# LGB MTS 55016 controller using wireless question



## cenright (Dec 27, 2007)

I'm searching online but can't seem to figure out if I can use just one LGB 55056 wireless receiver to communicate with more than one LGB 55051 wireless transmitter equipped throttle? Or will I need one receiver for each transmitter?

I've found that you can use more than one wireless receiver to increase the range, but I'm not interested in doing that.

I have one 55056 and one 55051 right now. I have another throttle that would be nice if it was wireless as well, but wouldn't want to also have to pay for another receiver if I have to.

Thanks in advance.

Chris


----------



## Cougar Rock Rail (Jan 2, 2008)

Hi Chris, 

You can connect up to eight wireless remotes to the one wireless receiver according to the manual. 

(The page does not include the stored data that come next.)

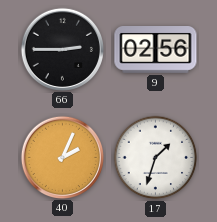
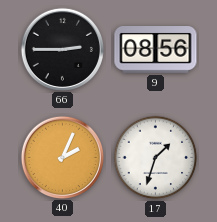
9: 02:56 -> 08:56
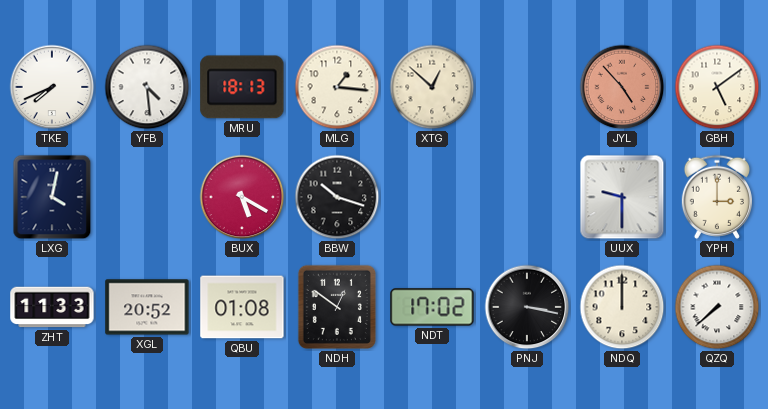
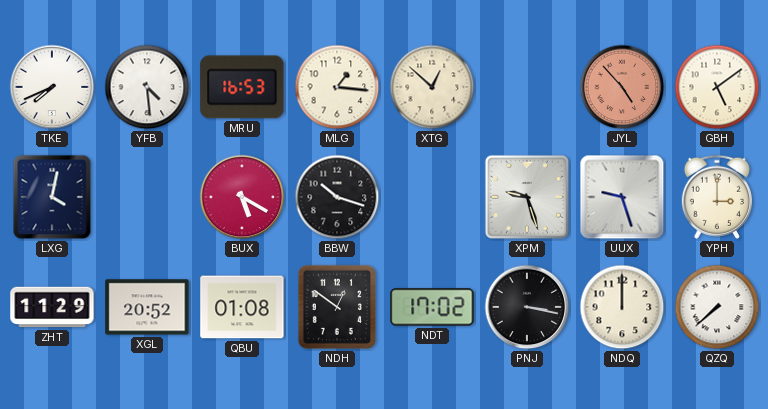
MRU: 18:13 -> 16:53
XPM: none -> 9:27
UUX: 9:30 -> 9:27
ZHT: 11:33 -> 11:29
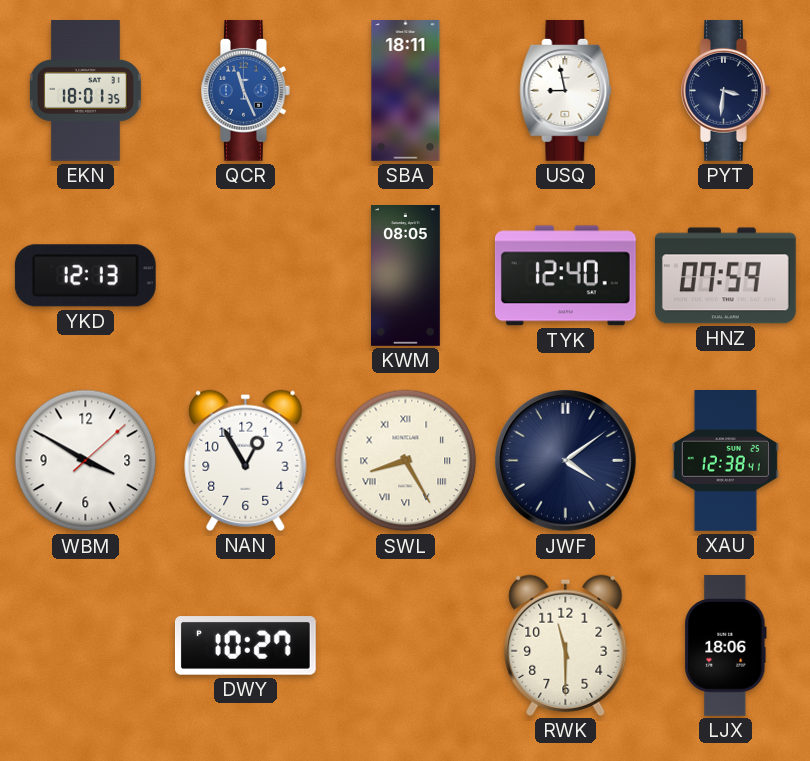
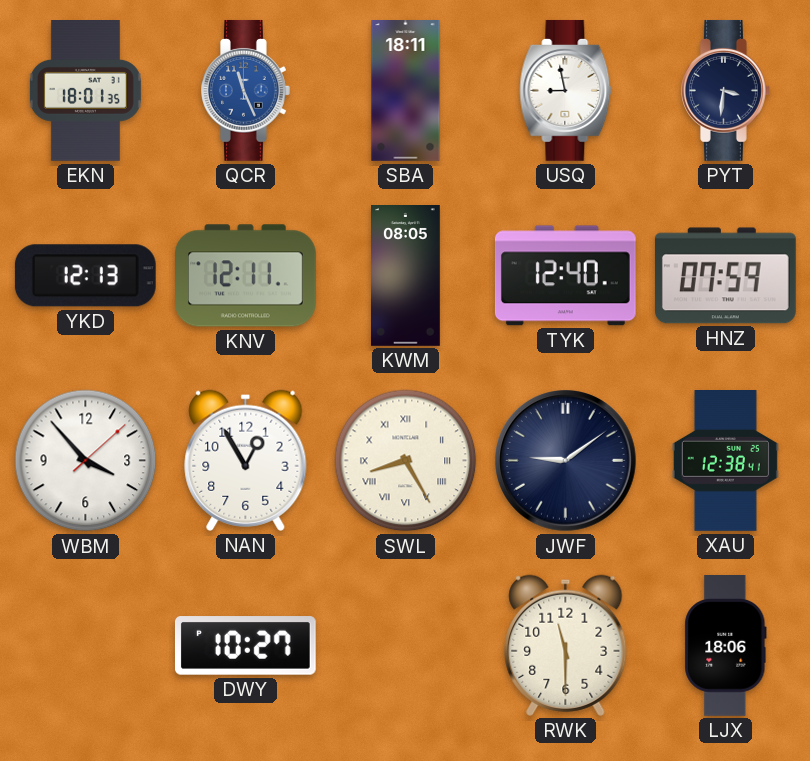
KNV: none -> 12:11
WBM: 3:50 -> 3:53
JWF: 4:09 -> 9:09
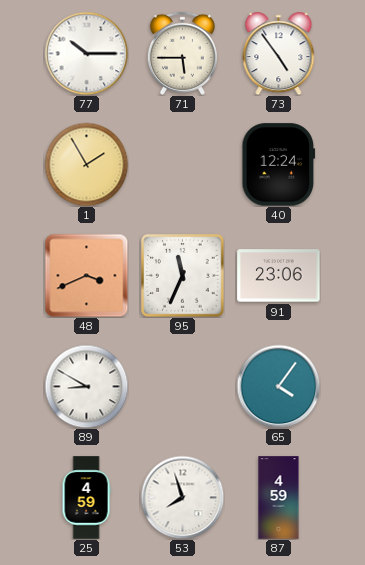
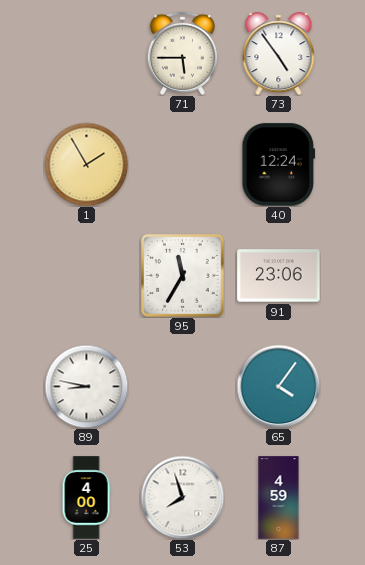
77: 10:15 -> none
48: 3:41 -> none
95: 11:34 -> 11:35
89: 8:50 -> 8:47
25: 4:59 -> 4:00
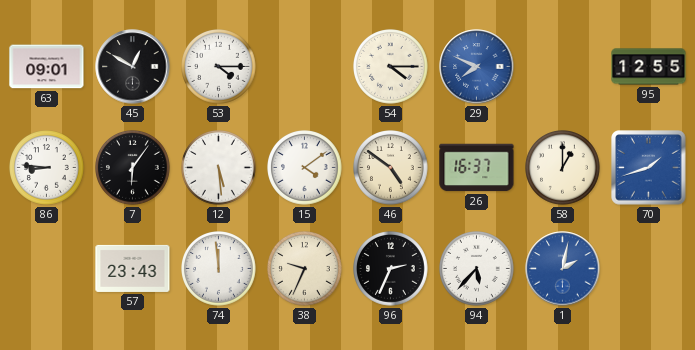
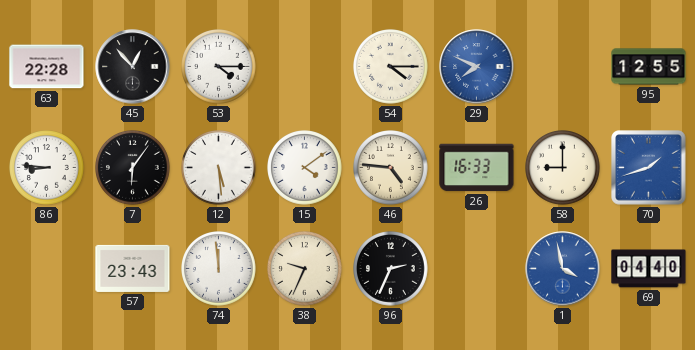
63: 09:01 -> 22:28
45: 12:50 -> 12:53
46: 4:51 -> 4:46
26: 16:37 -> 16:33
58: 1:00 -> 9:00
94: 5:37 -> none
1: 2:02 -> 3:58
69: none -> 04:40
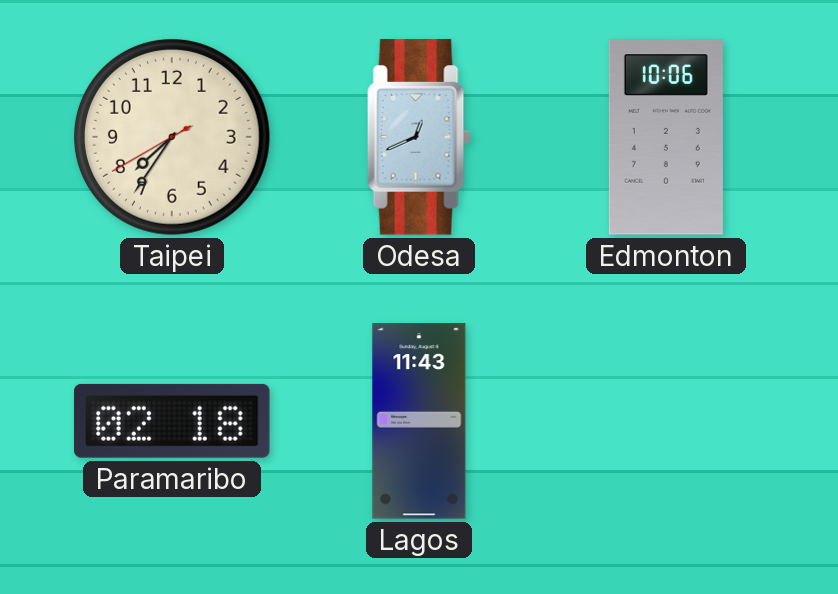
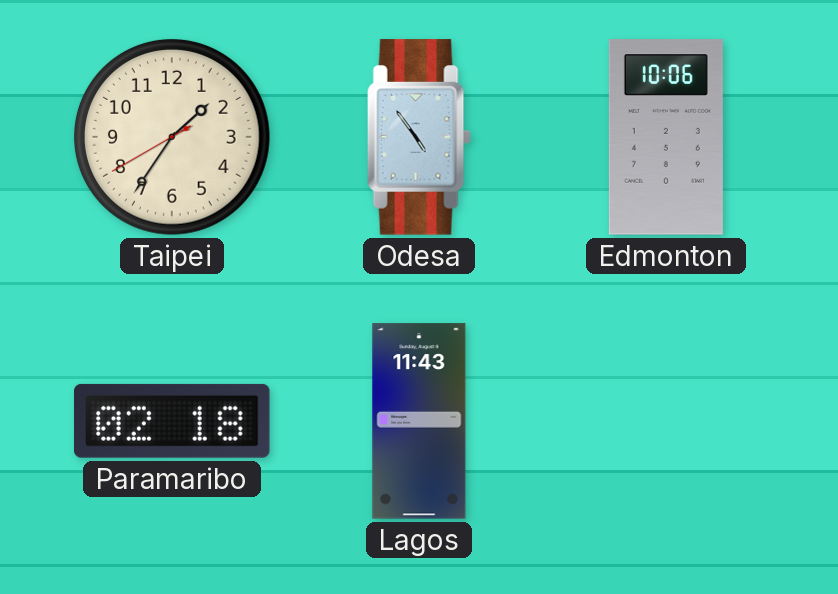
Taipei: 7:35 -> 1:35
Odesa: 12:41 -> 4:54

If you're ever looking for LGB manuals, you can find them here, at Champex-Linden: 
http://www.champex-linden.de/cl_pi_lgb.htm#Anker1-0 
Or also in the download centre of the Massoth website. 

Keith


----------



## Dan Pierce (Jan 2, 2008)

LGB manual states only 3 receivers can be connected at once to a central station and all must have address of 2. 
To connect more you need an additional component and this info is in the 55055_55056 manual.


----------



## Greg Elmassian (Jan 3, 2008)

Dan, what does that limitation mean in terms of operation? 

Thanks, Greg


----------



## Dan Pierce (Jan 2, 2008)

The main limits of a good working MTS wireless is 50 feet of coverage, and by using multiple receivers, you can get better coverage by placing receivers about every 75 feet.

If you needed 200 feet of coverage, you would need more than 3 receivers and to do this the next 3 neet a separate connection to the command station.
LGB had a low current limit on command station attachments and needed buffers for additional components that were added on.

And another issue several of us have with MTS transmitters is they go 'bad' and the range is only 10 feet!! (3 of us have this issue).
To get this doubled to 20 feet, the receivers need to be placed on a metal pan such as a large aluminum pie plate. It works and I assume it is just creating a better ground reflection of the signal.


----------